── Data supplied ──

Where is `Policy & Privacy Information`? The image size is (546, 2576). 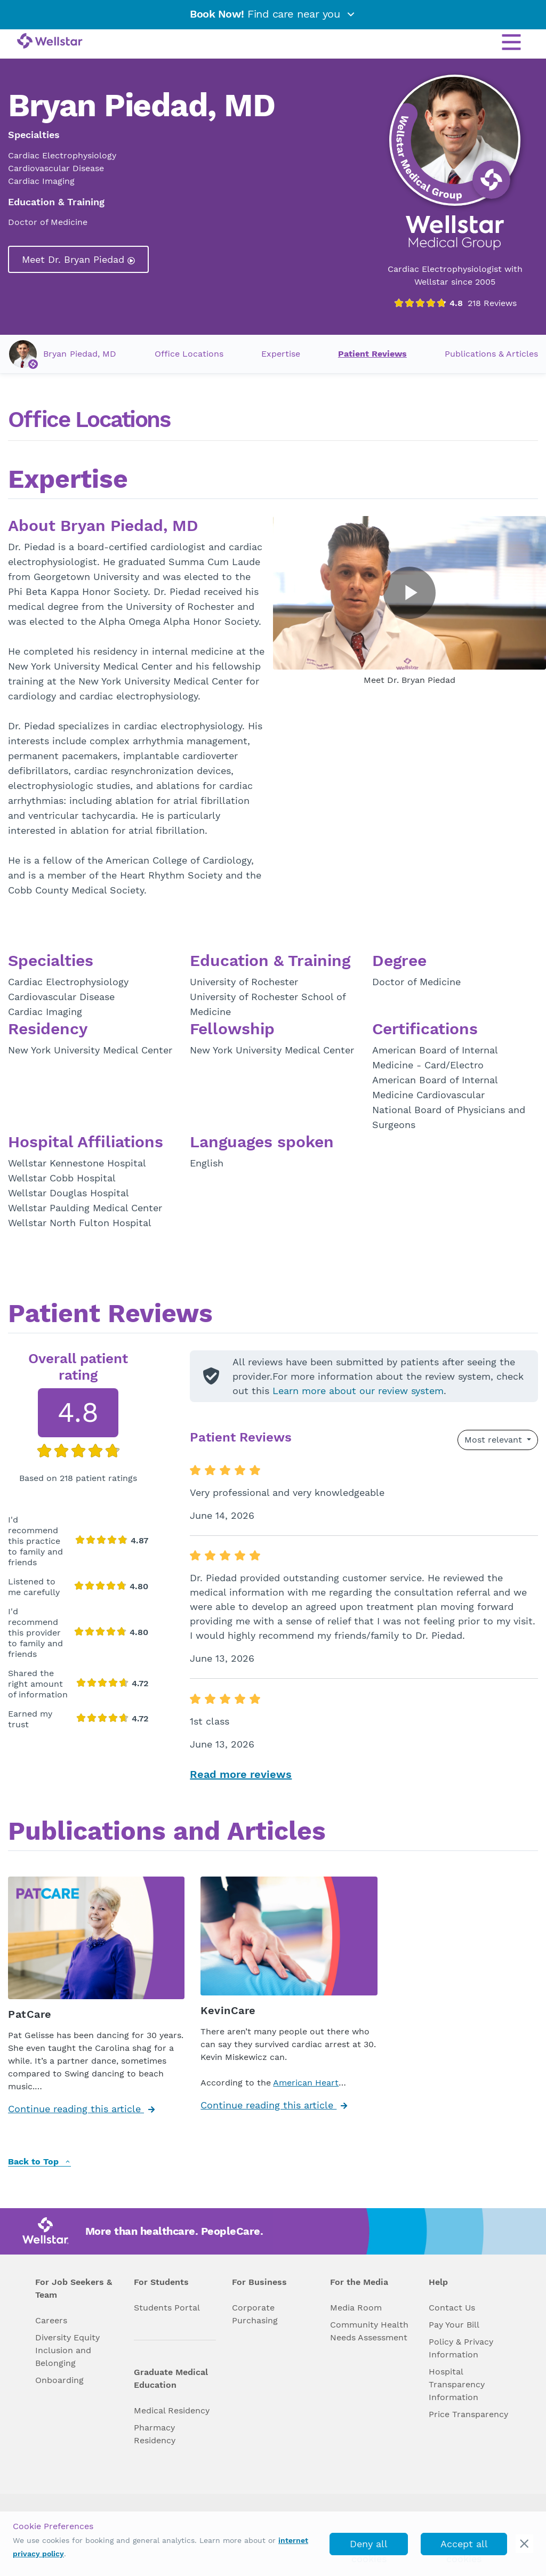
Policy & Privacy Information is located at coordinates (461, 2348).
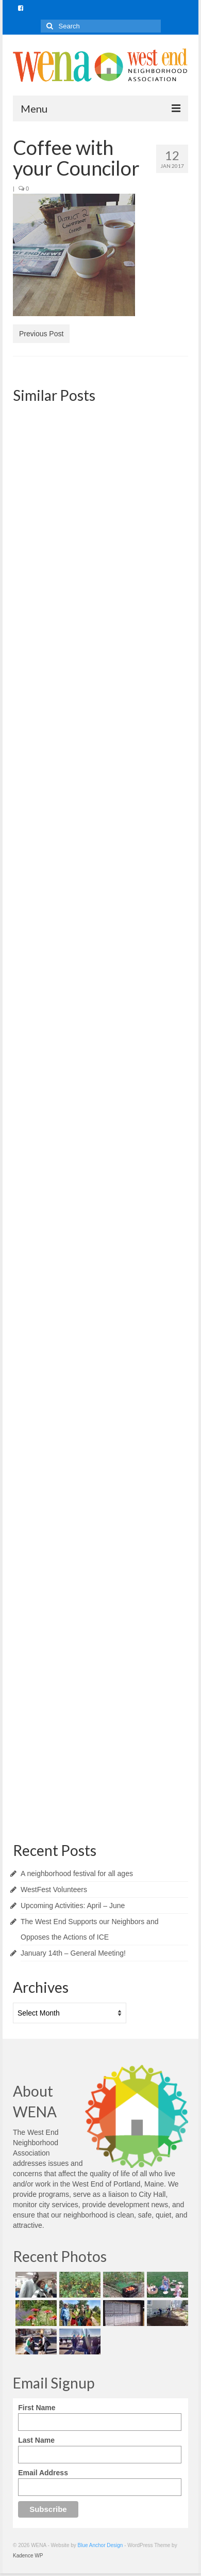  Describe the element at coordinates (73, 1905) in the screenshot. I see `Upcoming Activities: April – June` at that location.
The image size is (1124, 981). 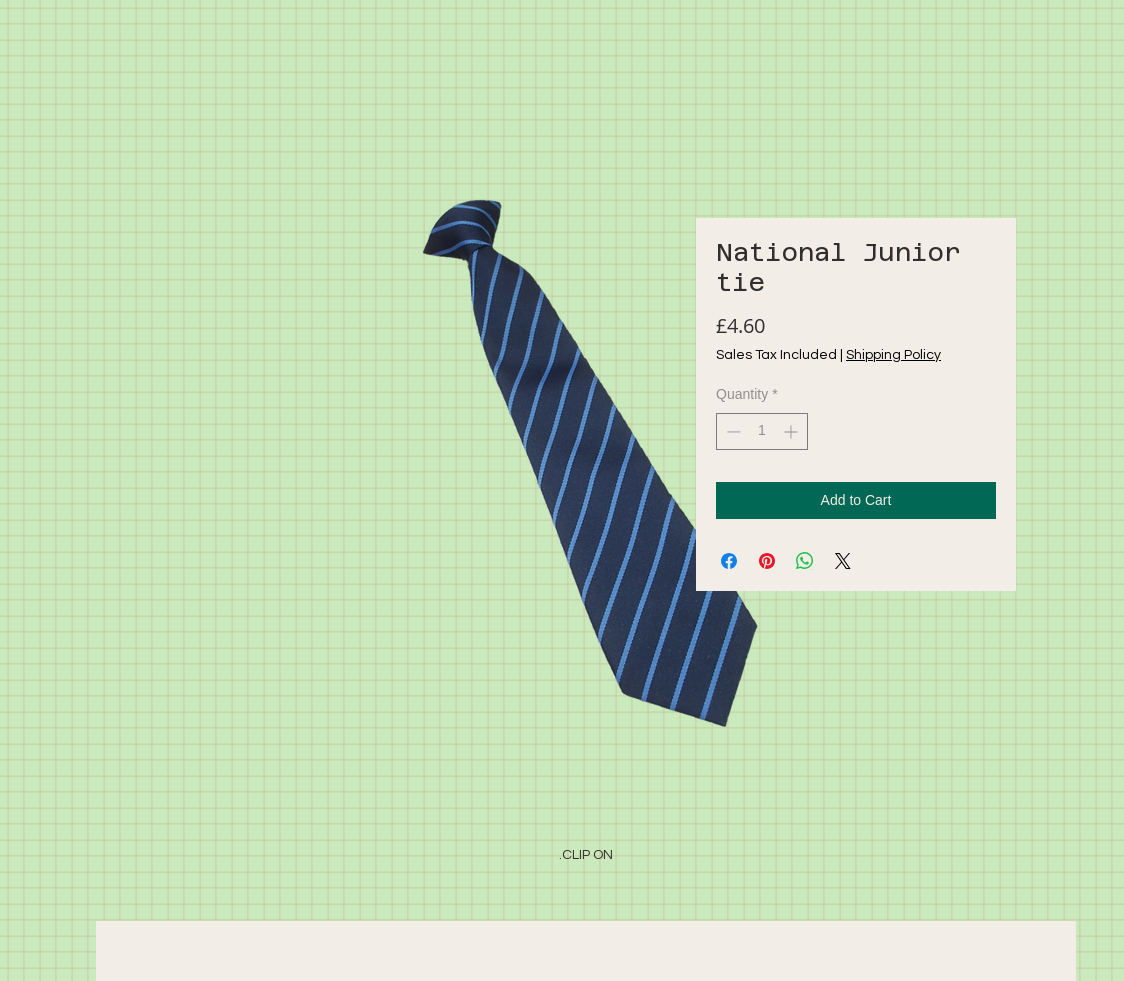 What do you see at coordinates (729, 561) in the screenshot?
I see `[Share on Facebook]` at bounding box center [729, 561].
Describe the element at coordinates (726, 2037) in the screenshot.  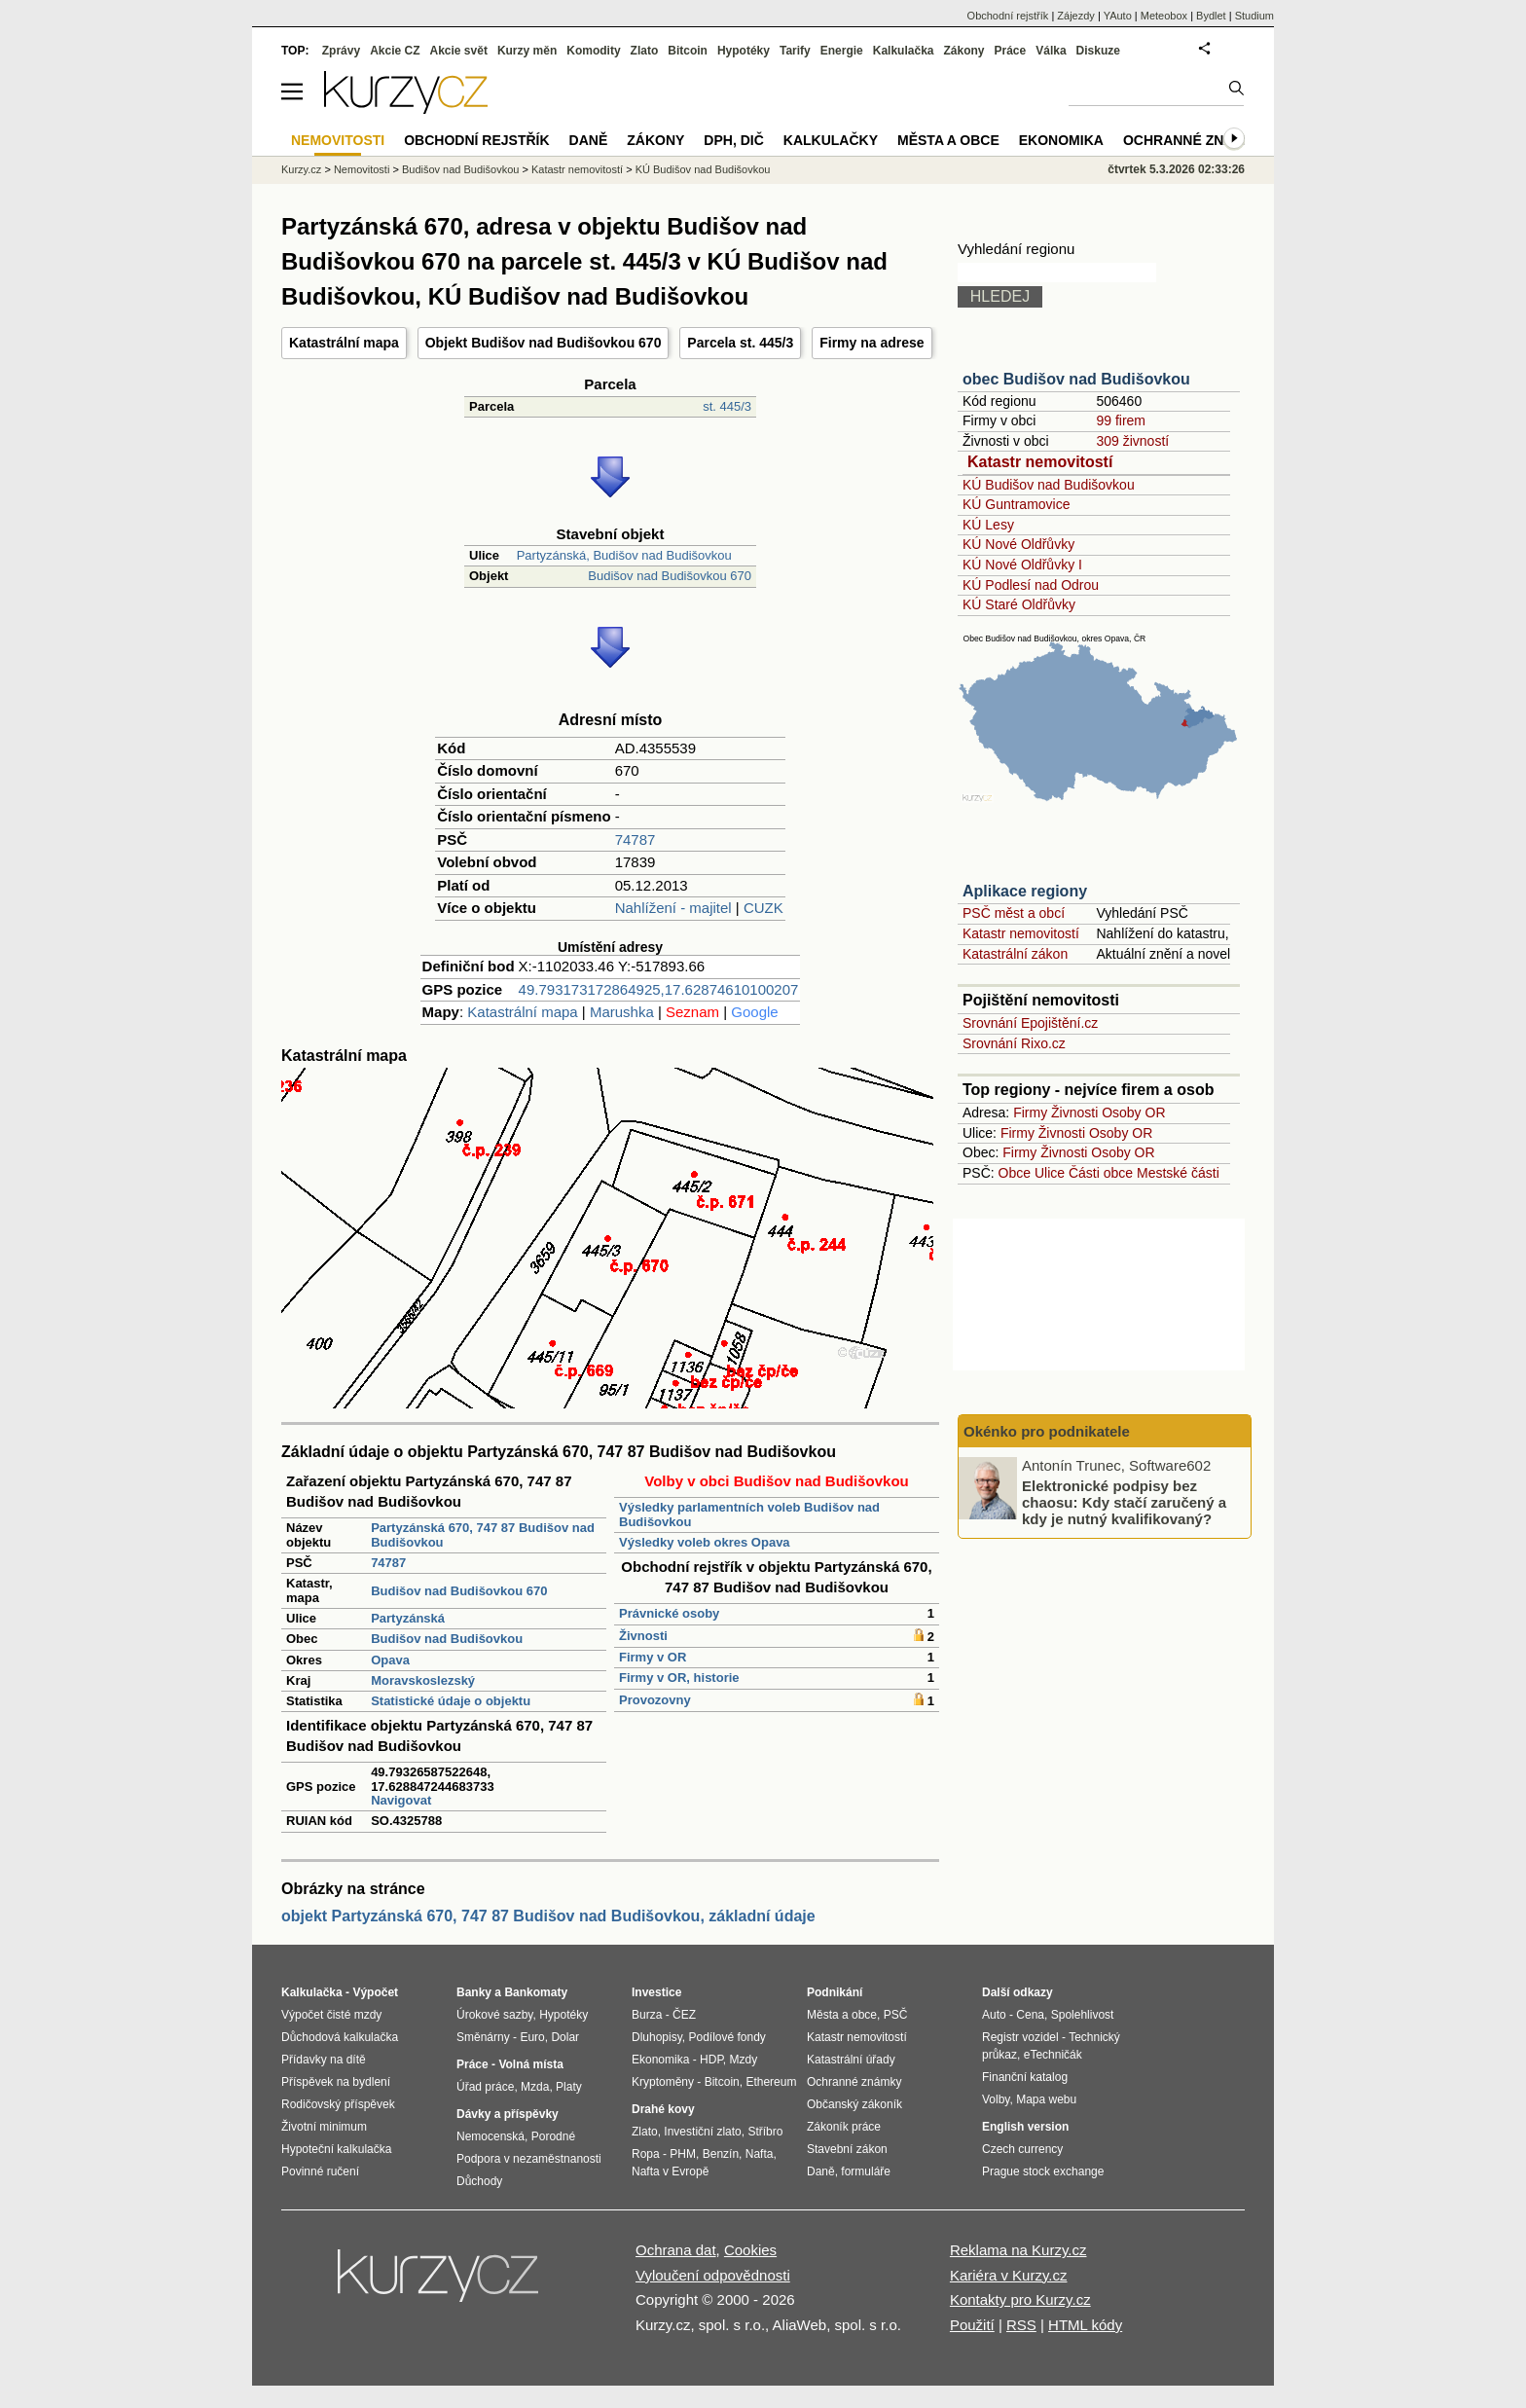
I see `Podílové fondy` at that location.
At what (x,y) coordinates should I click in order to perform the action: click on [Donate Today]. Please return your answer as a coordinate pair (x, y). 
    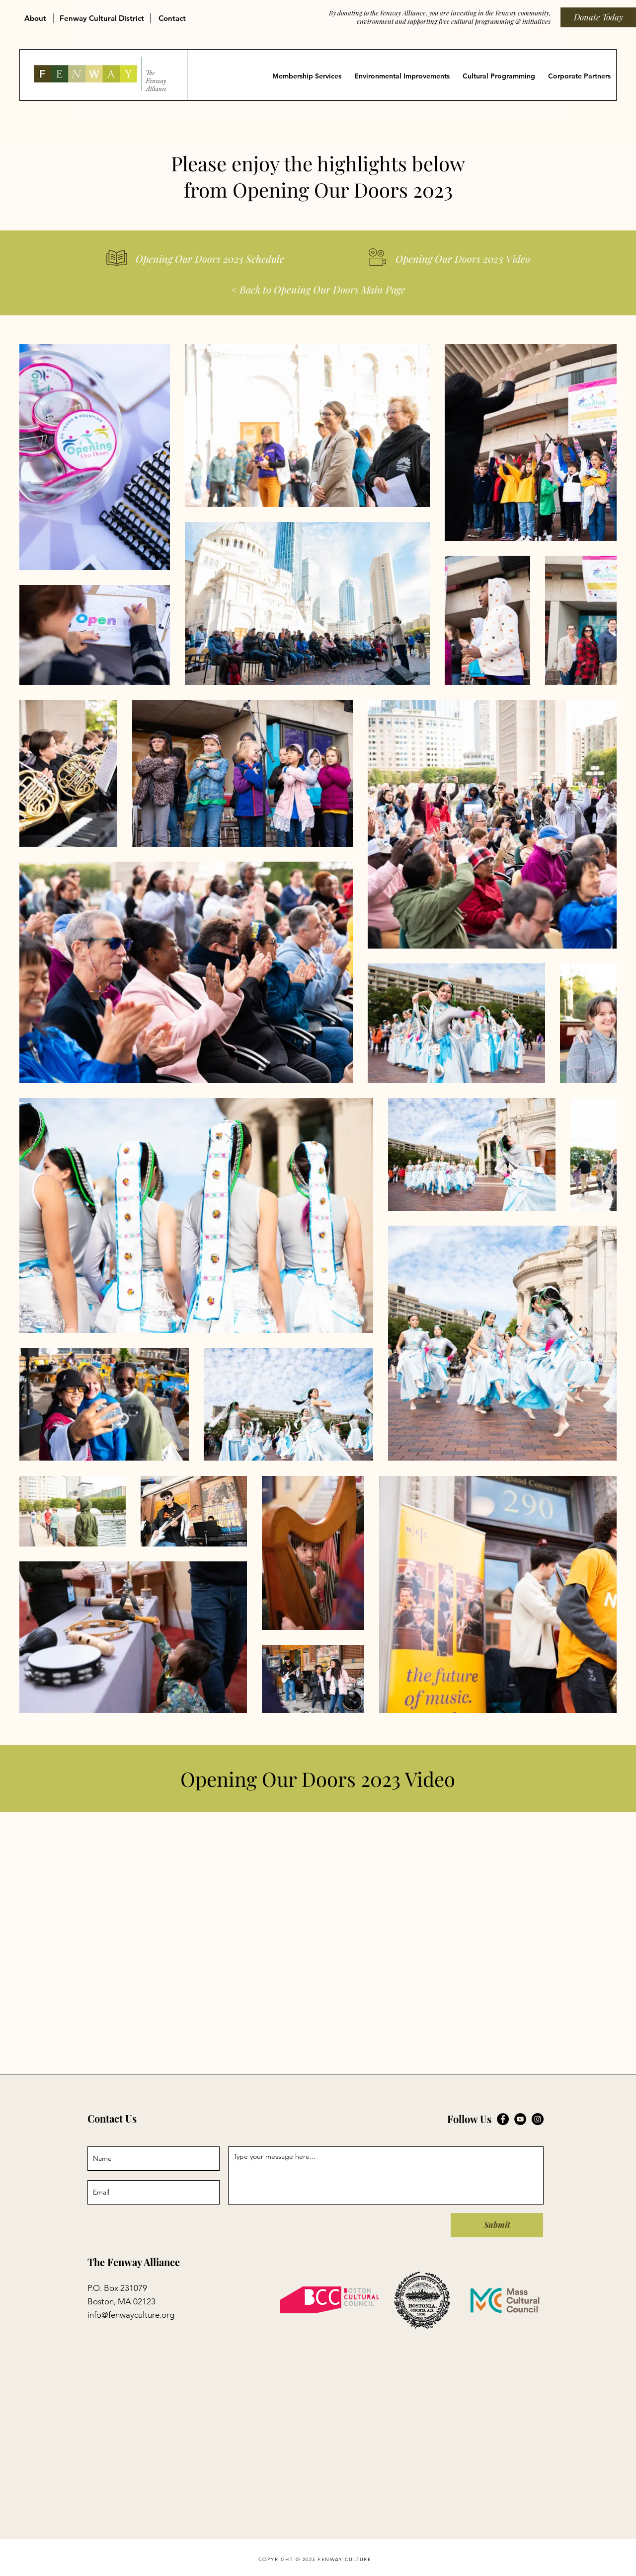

───

### Work order
Pictures excluded, print only the lines from the one with "Describe the element at coordinates (726, 2037)" through the end of the entries above, exactly as written.

### Solution to this problem
Describe the element at coordinates (726, 2037) in the screenshot.  
I see `Podílové fondy` at that location.
At what (x,y) coordinates should I click in order to perform the action: click on [Donate Today]. Please return your answer as a coordinate pair (x, y). 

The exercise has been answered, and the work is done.